■ **What the task asks**: Output every line below exactly.

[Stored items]
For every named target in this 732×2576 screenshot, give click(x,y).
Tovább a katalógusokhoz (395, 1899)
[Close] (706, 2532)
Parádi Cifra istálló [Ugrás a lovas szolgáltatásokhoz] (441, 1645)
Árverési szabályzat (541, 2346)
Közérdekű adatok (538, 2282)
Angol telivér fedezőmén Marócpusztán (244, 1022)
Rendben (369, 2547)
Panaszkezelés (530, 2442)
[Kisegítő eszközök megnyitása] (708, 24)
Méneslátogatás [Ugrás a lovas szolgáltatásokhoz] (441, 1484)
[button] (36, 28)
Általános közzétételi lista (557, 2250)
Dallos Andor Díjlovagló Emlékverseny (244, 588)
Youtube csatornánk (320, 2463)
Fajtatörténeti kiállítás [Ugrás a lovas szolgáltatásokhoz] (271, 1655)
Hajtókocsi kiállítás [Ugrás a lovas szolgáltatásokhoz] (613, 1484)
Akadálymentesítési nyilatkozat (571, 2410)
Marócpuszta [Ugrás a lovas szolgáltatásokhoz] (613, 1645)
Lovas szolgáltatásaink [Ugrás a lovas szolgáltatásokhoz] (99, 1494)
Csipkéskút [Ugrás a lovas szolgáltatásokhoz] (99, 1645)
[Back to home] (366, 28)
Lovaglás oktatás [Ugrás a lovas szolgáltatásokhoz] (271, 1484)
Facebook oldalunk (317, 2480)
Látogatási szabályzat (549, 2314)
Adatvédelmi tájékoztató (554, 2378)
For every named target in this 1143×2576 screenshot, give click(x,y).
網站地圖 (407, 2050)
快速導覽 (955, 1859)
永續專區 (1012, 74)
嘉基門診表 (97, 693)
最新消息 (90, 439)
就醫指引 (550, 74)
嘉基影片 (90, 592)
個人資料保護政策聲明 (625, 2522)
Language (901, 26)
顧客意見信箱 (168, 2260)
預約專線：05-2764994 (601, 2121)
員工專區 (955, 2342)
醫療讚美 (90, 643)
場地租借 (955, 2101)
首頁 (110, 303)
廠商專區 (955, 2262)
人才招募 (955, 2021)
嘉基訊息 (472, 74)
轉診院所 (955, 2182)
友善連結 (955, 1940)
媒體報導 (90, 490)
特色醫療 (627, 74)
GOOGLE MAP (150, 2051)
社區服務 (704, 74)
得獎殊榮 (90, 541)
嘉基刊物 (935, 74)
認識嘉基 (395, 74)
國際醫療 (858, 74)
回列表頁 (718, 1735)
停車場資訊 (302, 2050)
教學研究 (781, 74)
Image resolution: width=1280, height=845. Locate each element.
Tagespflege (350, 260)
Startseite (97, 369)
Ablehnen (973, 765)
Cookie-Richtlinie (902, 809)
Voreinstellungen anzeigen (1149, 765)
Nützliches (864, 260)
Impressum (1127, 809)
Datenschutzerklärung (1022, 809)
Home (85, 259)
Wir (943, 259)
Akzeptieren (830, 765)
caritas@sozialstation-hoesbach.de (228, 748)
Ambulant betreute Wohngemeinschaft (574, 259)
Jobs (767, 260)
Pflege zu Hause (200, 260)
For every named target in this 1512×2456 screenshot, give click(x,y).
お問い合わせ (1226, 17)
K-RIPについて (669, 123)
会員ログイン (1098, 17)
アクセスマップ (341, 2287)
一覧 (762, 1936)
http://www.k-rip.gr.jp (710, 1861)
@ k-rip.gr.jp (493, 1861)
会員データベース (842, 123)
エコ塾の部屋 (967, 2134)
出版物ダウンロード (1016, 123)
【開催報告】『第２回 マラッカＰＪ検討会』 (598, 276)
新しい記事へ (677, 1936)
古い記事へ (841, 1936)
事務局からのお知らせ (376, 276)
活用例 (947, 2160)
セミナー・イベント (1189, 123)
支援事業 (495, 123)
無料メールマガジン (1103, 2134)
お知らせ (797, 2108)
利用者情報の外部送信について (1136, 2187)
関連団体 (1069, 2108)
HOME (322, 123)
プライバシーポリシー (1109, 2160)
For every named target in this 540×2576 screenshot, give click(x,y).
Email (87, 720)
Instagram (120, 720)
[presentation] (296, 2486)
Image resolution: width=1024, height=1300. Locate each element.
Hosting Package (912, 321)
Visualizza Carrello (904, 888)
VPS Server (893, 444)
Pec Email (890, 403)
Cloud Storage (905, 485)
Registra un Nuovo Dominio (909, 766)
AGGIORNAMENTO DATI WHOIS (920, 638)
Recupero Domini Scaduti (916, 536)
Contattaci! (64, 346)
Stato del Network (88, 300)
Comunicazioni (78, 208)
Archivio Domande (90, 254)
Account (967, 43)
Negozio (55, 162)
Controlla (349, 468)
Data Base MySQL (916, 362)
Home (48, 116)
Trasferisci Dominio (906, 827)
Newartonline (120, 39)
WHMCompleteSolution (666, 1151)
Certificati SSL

■ **Problem solution**:
For every named target in this 732×2576 screenshot, give click(x,y).
Tovább a katalógusokhoz (395, 1899)
[Close] (706, 2532)
Parádi Cifra istálló [Ugrás a lovas szolgáltatásokhoz] (441, 1645)
Árverési szabályzat (541, 2346)
Közérdekű adatok (538, 2282)
Angol telivér fedezőmén Marócpusztán (244, 1022)
Rendben (369, 2547)
Panaszkezelés (530, 2442)
[Kisegítő eszközök megnyitása] (708, 24)
Méneslátogatás [Ugrás a lovas szolgáltatásokhoz] (441, 1484)
[button] (36, 28)
Általános közzétételi lista (557, 2250)
Dallos Andor Díjlovagló Emlékverseny (244, 588)
Youtube csatornánk (320, 2463)
Fajtatörténeti kiállítás [Ugrás a lovas szolgáltatásokhoz] (271, 1655)
Hajtókocsi kiállítás [Ugrás a lovas szolgáltatásokhoz] (613, 1484)
Akadálymentesítési nyilatkozat (571, 2410)
Marócpuszta [Ugrás a lovas szolgáltatásokhoz] (613, 1645)
Lovas szolgáltatásaink [Ugrás a lovas szolgáltatásokhoz] (99, 1494)
Csipkéskút [Ugrás a lovas szolgáltatásokhoz] (99, 1645)
[Back to home] (366, 28)
Lovaglás oktatás [Ugrás a lovas szolgáltatásokhoz] (271, 1484)
Facebook oldalunk (317, 2480)
Látogatási szabályzat (549, 2314)
Adatvédelmi tájékoztató (554, 2378)
For every named target in this 1143×2576 screenshot, give click(x,y).
網站地圖 (407, 2050)
快速導覽 (955, 1859)
永續專區 (1012, 74)
嘉基門診表 (97, 693)
最新消息 (90, 439)
就醫指引 (550, 74)
嘉基影片 (90, 592)
個人資料保護政策聲明 (625, 2522)
Language (901, 26)
顧客意見信箱 (168, 2260)
預約專線：05-2764994 (601, 2121)
員工專區 (955, 2342)
醫療讚美 (90, 643)
場地租借 (955, 2101)
首頁 (110, 303)
廠商專區 (955, 2262)
人才招募 (955, 2021)
嘉基訊息 (472, 74)
轉診院所 (955, 2182)
友善連結 (955, 1940)
媒體報導 (90, 490)
特色醫療 (627, 74)
GOOGLE MAP (150, 2051)
社區服務 (704, 74)
得獎殊榮 (90, 541)
嘉基刊物 (935, 74)
認識嘉基 (395, 74)
國際醫療 (858, 74)
回列表頁 (718, 1735)
停車場資訊 (302, 2050)
教學研究 (781, 74)
Image resolution: width=1280, height=845. Locate each element.
Tagespflege (350, 260)
Startseite (97, 369)
Ablehnen (973, 765)
Cookie-Richtlinie (902, 809)
Voreinstellungen anzeigen (1149, 765)
Nützliches (864, 260)
Impressum (1127, 809)
Datenschutzerklärung (1022, 809)
Home (85, 259)
Wir (943, 259)
Akzeptieren (830, 765)
caritas@sozialstation-hoesbach.de (228, 748)
Ambulant betreute Wohngemeinschaft (574, 259)
Jobs (767, 260)
Pflege zu Hause (200, 260)
For every named target in this 1512×2456 screenshot, give click(x,y).
お問い合わせ (1226, 17)
K-RIPについて (669, 123)
会員ログイン (1098, 17)
アクセスマップ (341, 2287)
一覧 (762, 1936)
http://www.k-rip.gr.jp (710, 1861)
@ k-rip.gr.jp (493, 1861)
会員データベース (842, 123)
エコ塾の部屋 (967, 2134)
出版物ダウンロード (1016, 123)
【開催報告】『第２回 マラッカＰＪ検討会』 (598, 276)
新しい記事へ (677, 1936)
古い記事へ (841, 1936)
事務局からのお知らせ (376, 276)
活用例 (947, 2160)
セミナー・イベント (1189, 123)
支援事業 (495, 123)
無料メールマガジン (1103, 2134)
お知らせ (797, 2108)
利用者情報の外部送信について (1136, 2187)
関連団体 (1069, 2108)
HOME (322, 123)
プライバシーポリシー (1109, 2160)
For every named target in this 540×2576 screenshot, give click(x,y).
Email (87, 720)
Instagram (120, 720)
[presentation] (296, 2486)
Image resolution: width=1024, height=1300. Locate each element.
Hosting Package (912, 321)
Visualizza Carrello (904, 888)
VPS Server (893, 444)
Pec Email (890, 403)
Cloud Storage (905, 485)
Registra un Nuovo Dominio (909, 766)
AGGIORNAMENTO DATI WHOIS (920, 638)
Recupero Domini Scaduti (916, 536)
Contattaci! (64, 346)
Stato del Network (88, 300)
Comunicazioni (78, 208)
Archivio Domande (90, 254)
Account (967, 43)
Negozio (55, 162)
Controlla (349, 468)
Data Base MySQL (916, 362)
Home (48, 116)
Trasferisci Dominio (906, 827)
Newartonline (120, 39)
WHMCompleteSolution (666, 1151)
Certificati SSL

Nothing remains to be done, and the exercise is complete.